The problem is not an easy one to confront. How do people stand up
and tell their stories in a land where stigma, denial, and retribution
are extreme? What is the solution when the poor cannot tell their own
story, and the intermediaries have to consider issues of
confidentiality, legality, morality, accuracy and fidelity?  The
social conditions that prevent people from coming forward and telling
their story are what make HIV spread in the first place.
Nevertheless, I see some signs of hope.  For example, as sex workers
unite and ask for their rights they document their lives to be as full
of concerns and humanness as those of other people; but can they start
to make quilts documenting their fallen ones?  As migrant workers come
home to die, can communities remember them by name and face? Will the
educated and well-to-do bravely withstand the pressures of society and
admit and name their lost ones? Will more organizations start hospices
and medical centers to care for the infected and help the public
overcome their irrational fears? The speech of Prime Minister A. B.

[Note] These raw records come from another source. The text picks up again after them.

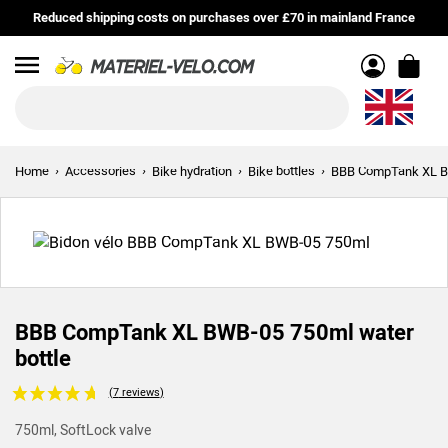
Reduced shipping costs on purchases over £70 in mainland France
Menu
Home
Accessories
Bike hydration
Bike bottles
BBB CompTank XL BW
BBB CompTank XL BWB-05 750ml water
bottle
Voir les avis clients
750ml, SoftLock valve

Vajpayee and the declaration at India's first National Convention of
the Parliamentary Forum on HIV/AIDS, on 26-27 July 2003, are clearly
steps in the right direction.  But the road is very long and very

I do not have any miracle solutions or suggestions on how to
contain the further spread of HIV, but I firmly believe that unless
and until we can document it in detail we will continue to lose. If,
collectively, we do not find ways to create the conditions that will
make this scourge real by giving names and faces to the lives it has
taken or destroyed, the epidemic will continue to grow. Being able to
document will signify that we have overcome stigma and denial. So,
friends we have a yardstick by which to measure progress, and a clear
goal for our advocacy. The numbers from NACO, no matter how accurate
or large, will not be sufficient to galvanize society in time.